A particular focus of several models that include backprojections has been the deployment of attentional resources to specific locations or features [88, 112, 121-123]. This could well be accounted within the above framework by making $$P(z|x_{context})$$ represent, for example, an attentional enhancement factor that biases neuronal competition towards a particular location in space (see [118, 120] for biologically plausible implementations). Indeed it has been suggested that neurons may act as probabilistic integrators of bottom-up and top-down signals and that attention may be used by the visual system for reducing uncertainty in complex scenes. Thus, this framework can include previous models of attention while at the same time providing flexibility for other roles of backprojections [114].
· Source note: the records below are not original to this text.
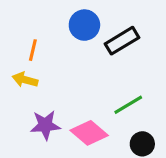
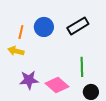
blue circle: (84, 25) -> (44, 27), moved
green line: (128, 105) -> (82, 67), turned -60

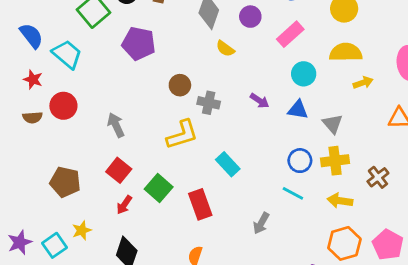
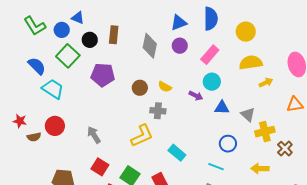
blue semicircle: (31, 36) -> (37, 66), moved
yellow semicircle: (225, 49) -> (165, 87), moved
cyan circle: (304, 74) -> (212, 82), moved
red star: (33, 80) -> (20, 121), moved
brown circle: (180, 85) -> (140, 88), moved
purple arrow: (260, 101) -> (196, 96), moved
yellow cross: (335, 161) -> (265, 132), moved
cyan line: (293, 193) -> (216, 167), moved

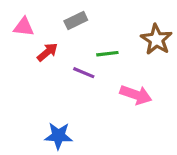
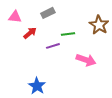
purple line: (84, 73) -> (53, 46), turned -40
blue star: (58, 136) -> (37, 86), turned 30

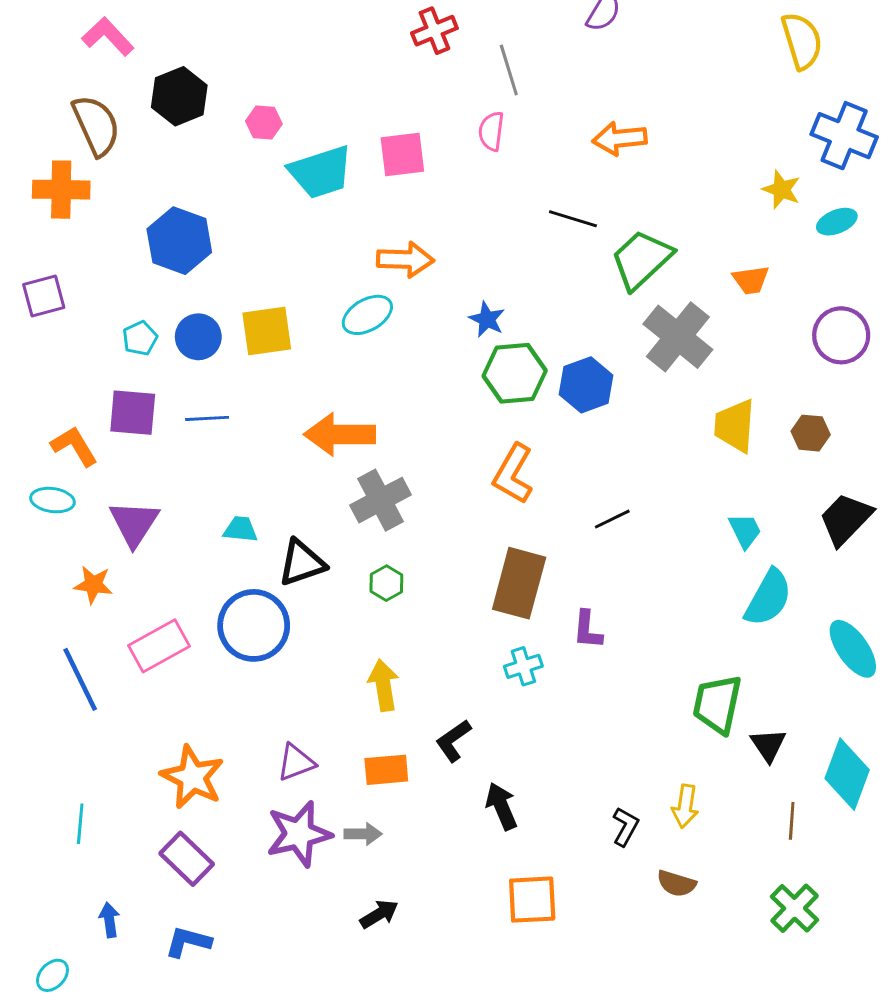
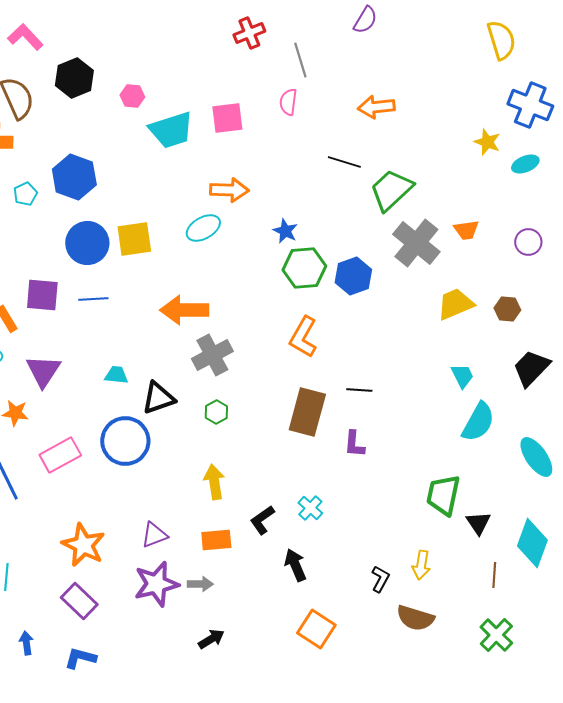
orange trapezoid: (751, 280) -> (466, 230), moved
purple circle: (841, 335) -> (528, 242), size x0.7
blue circle: (198, 337) -> (87, 243), size x1.4
cyan pentagon: (140, 338) -> (25, 194), moved
yellow trapezoid: (735, 426) -> (455, 304), turned 63
black line: (612, 519) -> (359, 390), moved, turned 30
cyan cross: (523, 666) -> (310, 508), moved, turned -30
brown semicircle: (676, 883) -> (415, 618), size x1.4
orange square: (532, 900) -> (316, 629), turned 36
This approach can also be related to the reverse hierarchy routine [124] and also to the shifter circuit of Olshaussen and colleagues [89] . Briefly, a program running in pre-frontal cortex decides, depending on the initial feedforward categorization, the next question to ask in order to resolve ambiguity or improve accuracy. Typically, answering this question involves zooming in on a particular subregion of the image at the appropriate level and using appropriate units (for instance at the C1 level in the model presented in Fig. 4) and calling a specific classifier – out of a repertoire – to provide the answer. This framework involves a flavor of the 20 questions game and the use of reverse hierarchy routines which control access to lower level units.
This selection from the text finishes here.